No es Dios quien excluye sino nuestras leyes e instituciones;
no es Dios quien margina, sino nosotros; tal vez es esto una proyección
neurótica, una obsesión con la pureza de los demás porque la nuestra propia es
bastante turbia e impresentable? Todos esos predicadores que condenan muy
seguramente esconden en sì mismos
realidades de dudosa ortografía moral,
e, incapaces de aceptarlas, adoptan el modelo de jueces de vidas y conciencias,
totalmente olvidados de la amorosa cercanìa del Padre y de la exquisitez de
Jesùs en su trato con los condenados de la tierra, El siempre en plan de
incluir, de sanar, de liberar, de redimir.
Seguirle significa no escandalizarnos ante las
impurezas humanas, y practicar siempre la acogida y la misericordia, dando
prioridad , como El, a la persona por
encima de la norma, asumiendo que esta es al servicio del ser humano, y no al revés,
ganando siempre en compasión y en solidaridad, dando a todos , en nombre del
Padre, las mejores y màs contundentes razones para la esperanza.
Traigamos a la mente el testimonio de esas personas que
ofrecen apoyo y amistad incondicionales a prostitutas, a indigentes, a enfermos
de sida, a abandonados y humillados por la pretendida “moralidad” de la
sociedad y también, en no pocos casos, de la religión.

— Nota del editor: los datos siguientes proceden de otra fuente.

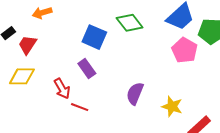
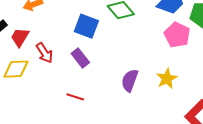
red arrow: (62, 89) -> (44, 53), moved
yellow star: (172, 106) -> (167, 79), moved, turned 30

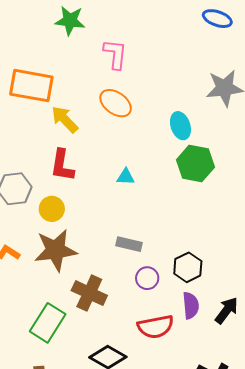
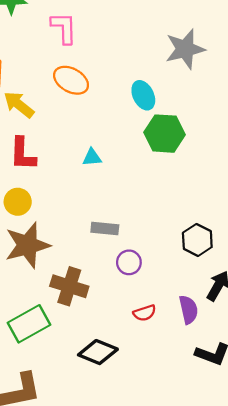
black hexagon: (188, 267) -> (197, 240), moved
purple semicircle: (191, 306) -> (189, 310), moved
green rectangle: (48, 323) -> (29, 324), turned 36
red semicircle: (156, 327) -> (145, 313), size x0.6

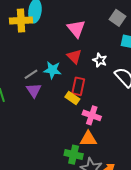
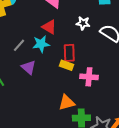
red triangle: (74, 56) -> (49, 27), moved
gray line: (31, 74) -> (19, 45), moved
orange triangle: (88, 139) -> (67, 102), moved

Estos hombres y mujeres
viven con toda intensidad aquello de que en el corazón de Dios caben todos, El
buen Dios primero presente en los hermanos sufrientes y
humillados, cultivando en estos la conciencia de dignidad, del amor del Padre,
de su cercanìa redentora. Este asunto es normativo e indispensable para quien
quiera tomar en serio el proyecto de Jesùs!